Kelly was prepared to write an article about his findings. But just when it was about to be published, he was kidnapped and tortured by Gordon’s gang. Before he was forced to release him by order of his superiors, Gordon admitted to Kelly that “most” of the information he had on him was true. In January 1984, a month after democracy was restored, Gordon was arrested for the kidnapping, and sentenced to 16 years in prison. He died of lung cancer in jail the following year.
The paintings
The paintings emerged, years later, in 2001, when an alleged German philanthropist from Texas walked into the London office of art dealing firm Sotheby’s. She needed an appraisal of a certain collection of 19th century French impressionist paintings she wished to buy. She had learned about it from a friend who worked at the DEA. It was now owned by a Taiwanese lumber executive named Arthur Lung, who had obtained it in Surinam and later moved it to Taiwan.
But the deal was botched when Sotheby’s confirmed that the lot was actually the stolen Santamarina collection. The source for their discovery was Art Loss Register, a company run by a former British colonel with ties to military intelligence, named Sir Julian Radcliffe. A sort of international art detective, Radcliffe chased down stolen artworks and returned them to their rightful owners for a considerable fee. This one could be a big paycheck, and Radcliffe was eager to represent Argentina and get the collection back to the Museum.

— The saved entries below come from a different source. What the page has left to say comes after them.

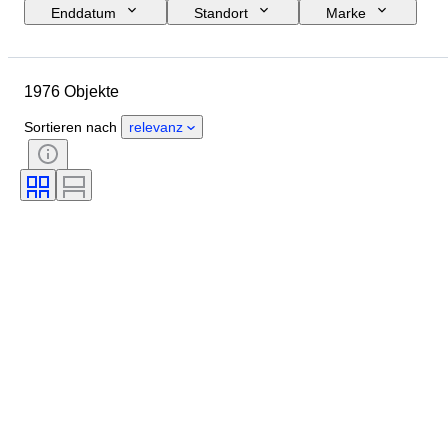
Enddatum
Standort
Marke
Objekt
Herkunftsland
Material
Zustand
Periode
1976 Objekte
Stil
Unterschrift
Farbe
Größe
Epoche
Sortieren nach
relevanz
Art von Küchenmesser
Dekor
Künstler
Verkauft von
Schöpfer
Modell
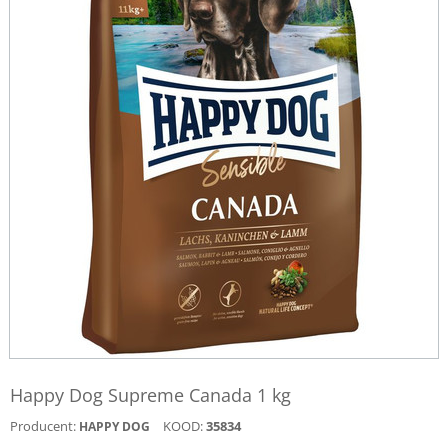
Happy Dog Supreme Canada 1 kg
Producent:
KOOD:
35834
HAPPY DOG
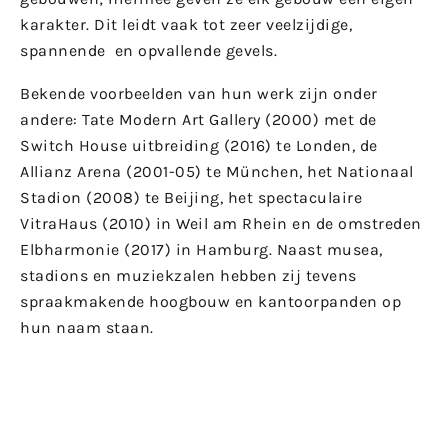
karakter. Dit leidt vaak tot zeer veelzijdige,
spannende en opvallende gevels.
Bekende voorbeelden van hun werk zijn onder
andere: Tate Modern Art Gallery (2000) met de
Switch House uitbreiding (2016) te Londen, de
Allianz Arena (2001-05) te München, het Nationaal
Stadion (2008) te Beijing, het spectaculaire
VitraHaus (2010) in Weil am Rhein en de omstreden
Elbharmonie (2017) in Hamburg. Naast musea,
stadions en muziekzalen hebben zij tevens
spraakmakende hoogbouw en kantoorpanden op
hun naam staan.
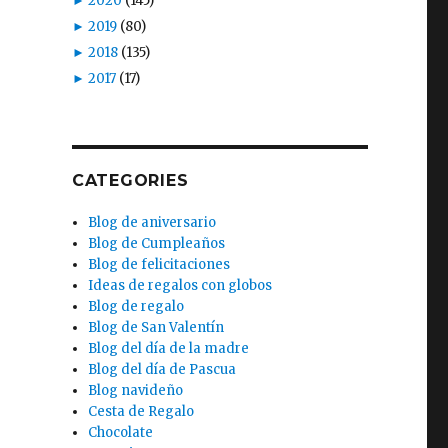
►
2020
(145)
►
2019
(80)
►
2018
(135)
►
2017
(17)
CATEGORIES
Blog de aniversario
Blog de Cumpleaños
Blog de felicitaciones
Ideas de regalos con globos
Blog de regalo
Blog de San Valentín
Blog del día de la madre
Blog del día de Pascua
Blog navideño
Cesta de Regalo
Chocolate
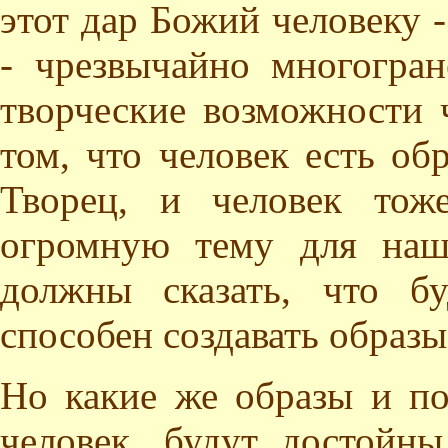
этот дар Божий человеку 
- чрезвычайно многогран
творческие возможности 
том, что человек есть об
Творец, и человек тож
огромную тему для наш
должны сказать, что б
способен создавать образы
Но какие же образы и по
человек, будут достойн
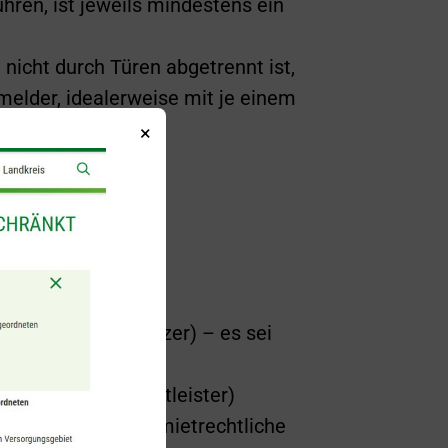
ren, ist jeweils mindestens ein
nicht durch Türen abgetrennt ist,
elder, idealerweise mit je einem
×
reitschaft?
nmittelbare Besitzer) – es sei
itte (externe Dienstleister)
übernehmen. Diese mietrechtliche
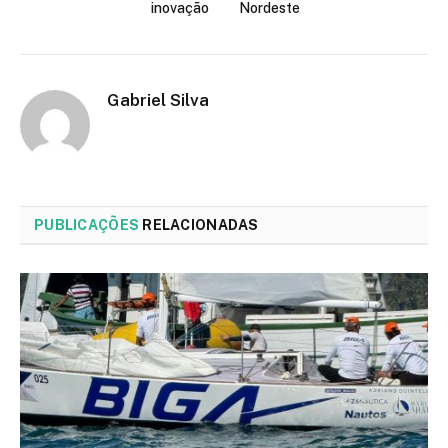
inovação
Nordeste
Gabriel Silva
PUBLICAÇÕES
RELACIONADAS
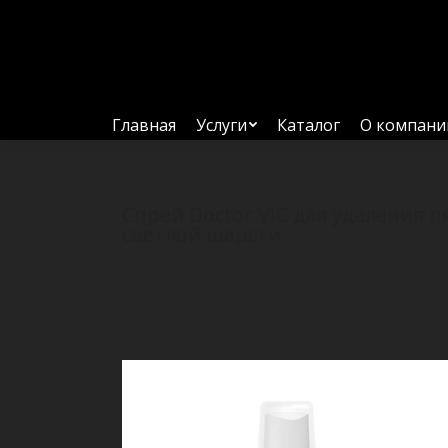
Главная
Услуги
Каталог
О компани
Спрей Doctor VIC для удаления п
светлой шерсти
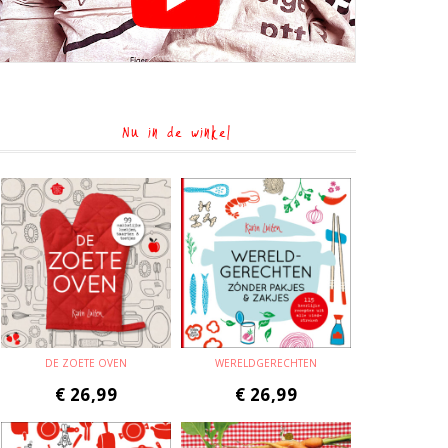
Nu in de winkel
DE ZOETE OVEN
WERELDGERECHTEN
€
26,99
€
26,99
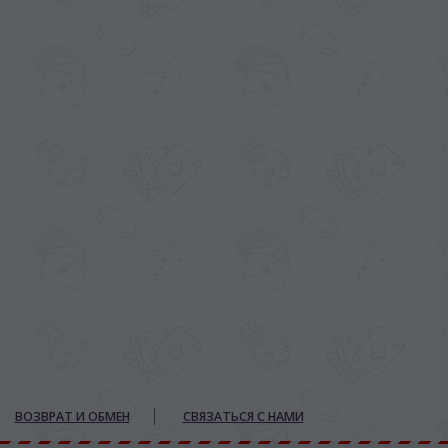
ВОЗВРАТ И ОБМЕН
СВЯЗАТЬСЯ С НАМИ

Turns out, it wasn’t the best year for Radcliffe to get either formal backing or resources from the Museum or the Argentine government. In 2001, Fernando de la Rúa’s government was facing a tectonic crisis that would end with his sudden resignation and country-wide protests with dozens of deadly victims by police repression. By the time Radcliffe came to the country — he managed to join prime minister Tony Blair’s delegation — the country was in a political and social meltdown.
The combination of Argentina’s urgent economic and social priorities, plus international bureaucracy, legal feuds, and some alleged secret negotiations between then-Museum director and Radcliffe, bogged down the recovery of the collection. Meanwhile, three of the paintings had suddenly appeared in a French gallery, through the alleged nephew of the Taiwanese businessman, who by then was suspected of arm trafficking.
The end
The last main character in this story was a very special figure from Argentina’s recent history: federal judge Norberto Oyarbide. A rather flamboyant 5 foot 2 inches tall man with a taste for the cameras, Oyarbide was a symbol of the late ‘90s dirty link between politics and the judiciary. In 1998, he had been at the center of an all-out scandal when a male prostitute accused him of asking for bribes, and leaked a video of him in his gay brothel. After being acquitted from that case, Oyarbide needed to be associated with good causes. He quickly ruled that junta leader Jorge Rafael Videla be sent back to prison from his home arrest. The Santamarina collection case would also help raise his profile.

His theory was that Gordon’s gang had stolen the paintings and traded them to Lung in exchange for arms for the military junta. But the Taiwanese had disappeared after a mediation ordered by Interpol between their lawyer, Radcliffe, a French judge, and the Argentine state.
Oyarbide did manage to get his headlines: in 2005, a French court ruled that the three paintings found in France — works by Paul Cézanne, Auguste Renoir and Paul Gauguin — be returned to the Museum. With the Taiwanese gone, Oyarbide’s only chance was to file an international request to the Taiwanese courts to investigate their whereabouts. It was only four years later that he got their answer, disregarding his request. The reason was simple: Argentina didn’t recognize Taiwan as an independent nation from China. Oyarbide died of a Covid-related neumonia in 2021.
The three recovered paintings are currently back in the museum. The others, according to Subiela, are most likely lost forever, faded into a three-decade-long history of Argentine terror, politics, and ambition.